**What you will do:** What you return should be the full listing, copied exactly and stripped of its pictures.

### Record extracts

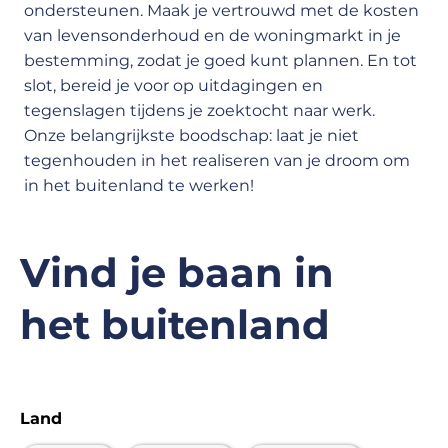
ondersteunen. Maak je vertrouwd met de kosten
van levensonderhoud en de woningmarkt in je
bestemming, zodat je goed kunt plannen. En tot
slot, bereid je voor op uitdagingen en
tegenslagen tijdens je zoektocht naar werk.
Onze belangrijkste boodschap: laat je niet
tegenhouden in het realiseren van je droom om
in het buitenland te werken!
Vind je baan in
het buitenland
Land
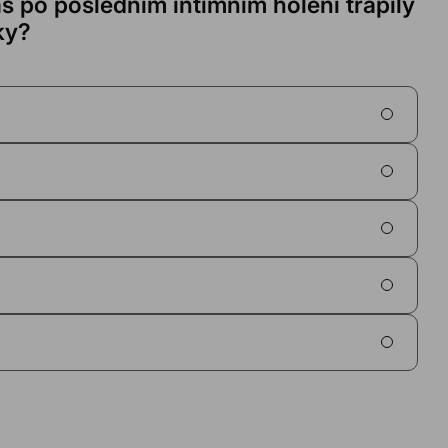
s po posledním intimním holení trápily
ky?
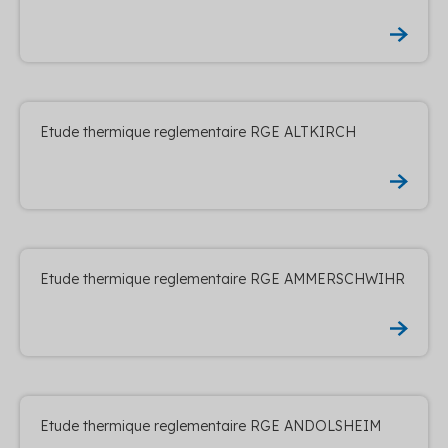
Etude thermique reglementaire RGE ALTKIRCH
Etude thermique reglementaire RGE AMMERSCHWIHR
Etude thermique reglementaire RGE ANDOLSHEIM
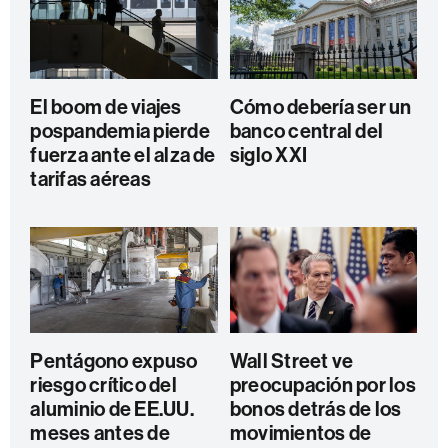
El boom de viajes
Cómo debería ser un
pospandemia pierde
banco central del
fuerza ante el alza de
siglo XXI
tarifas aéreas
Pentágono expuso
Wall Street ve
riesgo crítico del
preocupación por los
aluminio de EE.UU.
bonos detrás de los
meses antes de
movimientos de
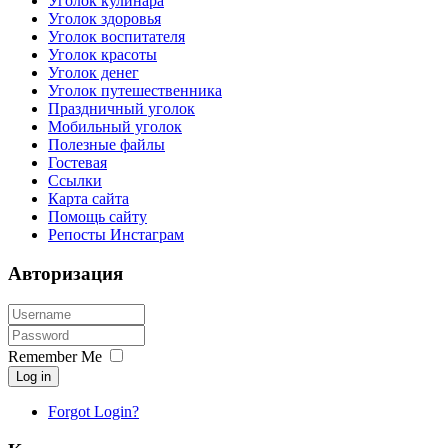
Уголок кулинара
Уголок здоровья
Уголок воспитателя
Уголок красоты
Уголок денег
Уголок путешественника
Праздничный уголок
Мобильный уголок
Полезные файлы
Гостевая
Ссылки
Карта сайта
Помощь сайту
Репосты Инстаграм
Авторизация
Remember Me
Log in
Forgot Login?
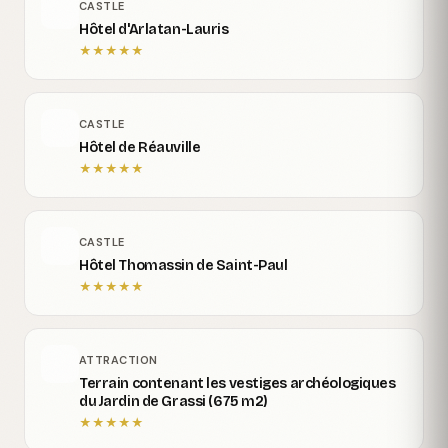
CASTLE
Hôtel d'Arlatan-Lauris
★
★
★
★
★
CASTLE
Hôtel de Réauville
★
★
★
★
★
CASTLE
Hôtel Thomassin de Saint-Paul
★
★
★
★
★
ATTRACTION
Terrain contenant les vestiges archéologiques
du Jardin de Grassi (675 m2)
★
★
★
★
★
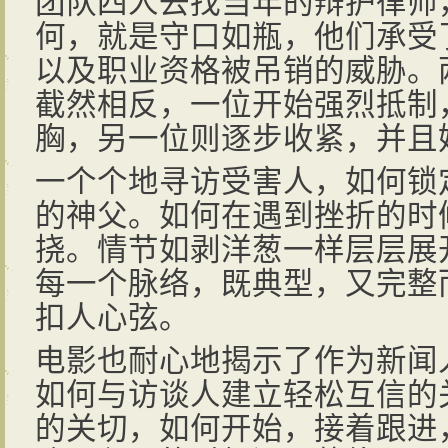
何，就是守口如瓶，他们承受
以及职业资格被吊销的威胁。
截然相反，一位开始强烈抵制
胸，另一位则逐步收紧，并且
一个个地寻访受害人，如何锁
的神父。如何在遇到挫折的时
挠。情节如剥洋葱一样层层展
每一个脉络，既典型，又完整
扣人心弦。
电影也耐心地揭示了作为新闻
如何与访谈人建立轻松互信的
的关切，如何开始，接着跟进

######

**Result:**
ondersteunen. Maak je vertrouwd met de kosten
van levensonderhoud en de woningmarkt in je
bestemming, zodat je goed kunt plannen. En tot
slot, bereid je voor op uitdagingen en
tegenslagen tijdens je zoektocht naar werk.
Onze belangrijkste boodschap: laat je niet
tegenhouden in het realiseren van je droom om
in het buitenland te werken!
Vind je baan in
het buitenland
Land
s po posledním intimním holení trápily
ky?
Etude thermique reglementaire RGE ALTKIRCH
Etude thermique reglementaire RGE AMMERSCHWIHR
Etude thermique reglementaire RGE ANDOLSHEIM
El boom de viajes
Cómo debería ser un
pospandemia pierde
banco central del
fuerza ante el alza de
siglo XXI
tarifas aéreas
Pentágono expuso
Wall Street ve
riesgo crítico del
preocupación por los
aluminio de EE.UU.
bonos detrás de los
meses antes de
movimientos de
Уголок кулинара
Уголок здоровья
Уголок воспитателя
Уголок красоты
Уголок денег
Уголок путешественника
Праздничный уголок
Мобильный уголок
Полезные файлы
Гостевая
Ссылки
Карта сайта
Помощь сайту
Репосты Инстаграм
Авторизация
Remember Me
Log in
Forgot Login?
CASTLE
Hôtel d'Arlatan-Lauris
★
★
★
★
★
CASTLE
Hôtel de Réauville
★
★
★
★
★
CASTLE
Hôtel Thomassin de Saint-Paul
★
★
★
★
★
ATTRACTION
Terrain contenant les vestiges archéologiques
du Jardin de Grassi (675 m2)
★
★
★
★
★
何，就是守口如瓶，他们承受
以及职业资格被吊销的威胁。
截然相反，一位开始强烈抵制
胸，另一位则逐步收紧，并且
一个个地寻访受害人，如何锁
的神父。如何在遇到挫折的时
挠。情节如剥洋葱一样层层展
每一个脉络，既典型，又完整
扣人心弦。
电影也耐心地揭示了作为新闻
如何与访谈人建立轻松互信的
的关切，如何开始，接着跟进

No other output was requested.